Вышел из кабинета шеф, посмотрел как-то очень уж строго; седые брови сдвинулись над очками; он вздохнул тяжело. Надя сразу подобралась и, потушив сигарету, бросила взгляд на часы.
– Я вроде не опоздала, Олег Игоревич. Задержалась, но пришла как договаривались.
– Всё в порядке, Надя, – начальник ослабил галстук и расстегнул верхнюю пуговицу рубашки. – Не переживайте так.
Шеф, подойдя к окну, сунул руки в карманы брюк. Он молча смотрел сквозь стекло. Надя решила воспользоваться моментом.
– Олег Игоревич, тут дело такое. Придётся мне по семейным обстоятельствам ещё и на понедельник отгул брать.

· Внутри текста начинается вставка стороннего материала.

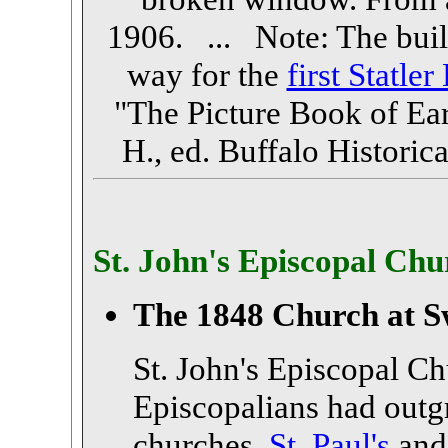
1906. ... Note: The buil
way for the
first Statler
"The Picture Book of Ear
H., ed. Buffalo Historica
St. John's Episcopal Chu
The 1848 Church at S
St. John's Episcopal C
Episcopalians had outg
churches,
St. Paul's
an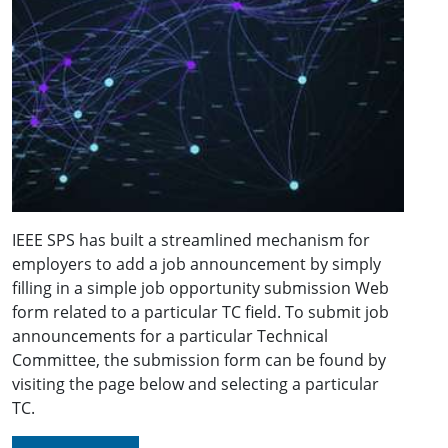
IEEE SPS has built a streamlined mechanism for
employers to add a job announcement by simply
filling in a simple job opportunity submission Web
form related to a particular TC field. To submit job
announcements for a particular Technical
Committee, the submission form can be found by
visiting the page below and selecting a particular
TC.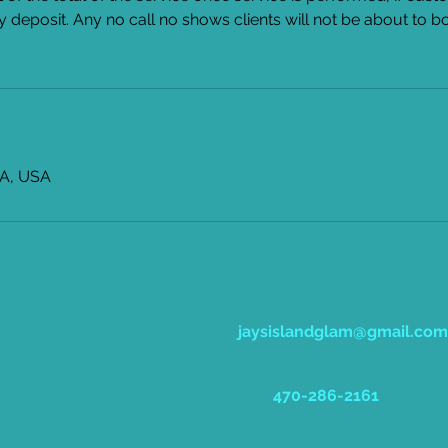
y deposit. Any no call no shows clients will not be about to b
GA, USA
jaysislandglam@gmail.com
470-286-2161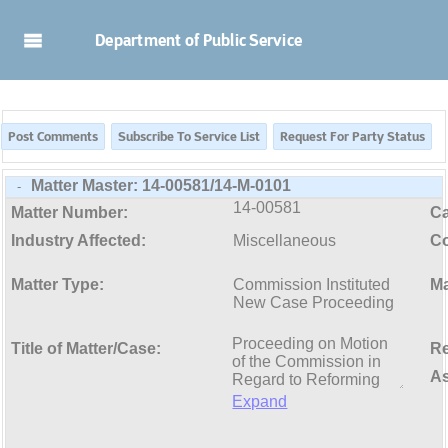
Skip to Main Content
Department of Public Service
Matter Master:
14-00581/14-M-0101
-
14-00581
Matter Number:
C
Industry Affected:
Miscellaneous
Co
Matter Type:
Commission Instituted
Ma
New Case Proceeding
Title of Matter/Case:
Re
As
Expand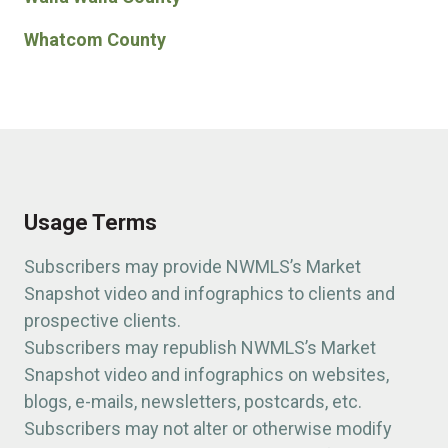
Whatcom County
Usage Terms
Subscribers may provide NWMLS’s Market
Snapshot video and infographics to clients and
prospective clients.
Subscribers may republish NWMLS’s Market
Snapshot video and infographics on websites,
blogs, e-mails, newsletters, postcards, etc.
Subscribers may not alter or otherwise modify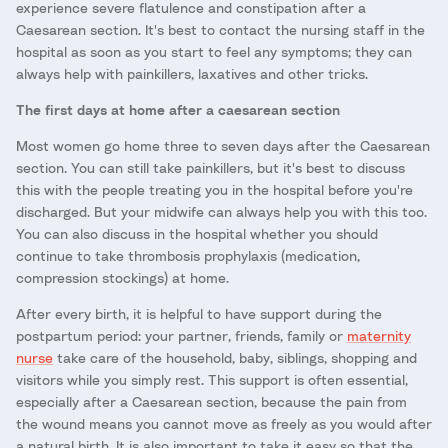
experience severe flatulence and constipation after a
Caesarean section. It's best to contact the nursing staff in the
hospital as soon as you start to feel any symptoms; they can
always help with painkillers, laxatives and other tricks.
The first days at home after a caesarean section
Most women go home three to seven days after the Caesarean
section. You can still take painkillers, but it's best to discuss
this with the people treating you in the hospital before you're
discharged. But your midwife can always help you with this too.
You can also discuss in the hospital whether you should
continue to take thrombosis prophylaxis (medication,
compression stockings) at home.
After every birth, it is helpful to have support during the
postpartum period: your partner, friends, family or
maternity
nurse
take care of the household, baby, siblings, shopping and
visitors while you simply rest. This support is often essential,
especially after a Caesarean section, because the pain from
the wound means you cannot move as freely as you would after
a natural birth. It is also important to take it easy so that the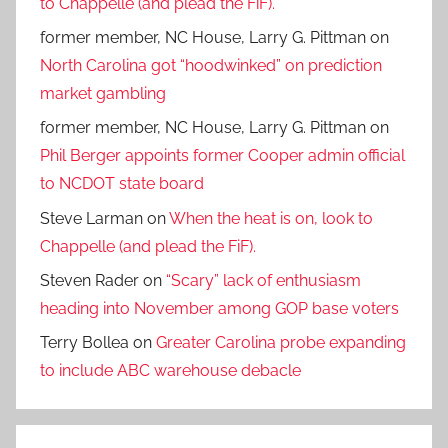
to Chappelle (and plead the FiF).
former member, NC House, Larry G. Pittman
on
North Carolina got “hoodwinked” on prediction
market gambling
former member, NC House, Larry G. Pittman
on
Phil Berger appoints former Cooper admin official
to NCDOT state board
Steve Larman
on
When the heat is on, look to
Chappelle (and plead the FiF).
Steven Rader
on
“Scary” lack of enthusiasm
heading into November among GOP base voters
Terry Bollea
on
Greater Carolina probe expanding
to include ABC warehouse debacle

Шеф кивнул, задумчиво глядя на снег за окном, на спешащих куда-то прохожих. «Какой-то он непонятный сегодня», – решила Надя. И, как бы оправдываясь, быстро заговорила:
– Я могла бы, конечно, в понедельник с утра подойти на пару часиков, помочь, если требуется…
– Ну, что вы, что вы, – начальник поднял ладонь, останавливая благородный порыв подчинённой. – Что я, не человек? На понедельник даю вам оплачиваемый отгул, делайте спокойно свои дела. Да и сегодня, думаю, Оксаночка тут одна справится.
И Надя, и шеф, и все четыре юриста уставились на Хорошавину. Оксана хлопала карими глазами и всё накручивала чёрный локон на палец. Наконец до «Элизабет Тейлор» дошло, что все ждут её слова.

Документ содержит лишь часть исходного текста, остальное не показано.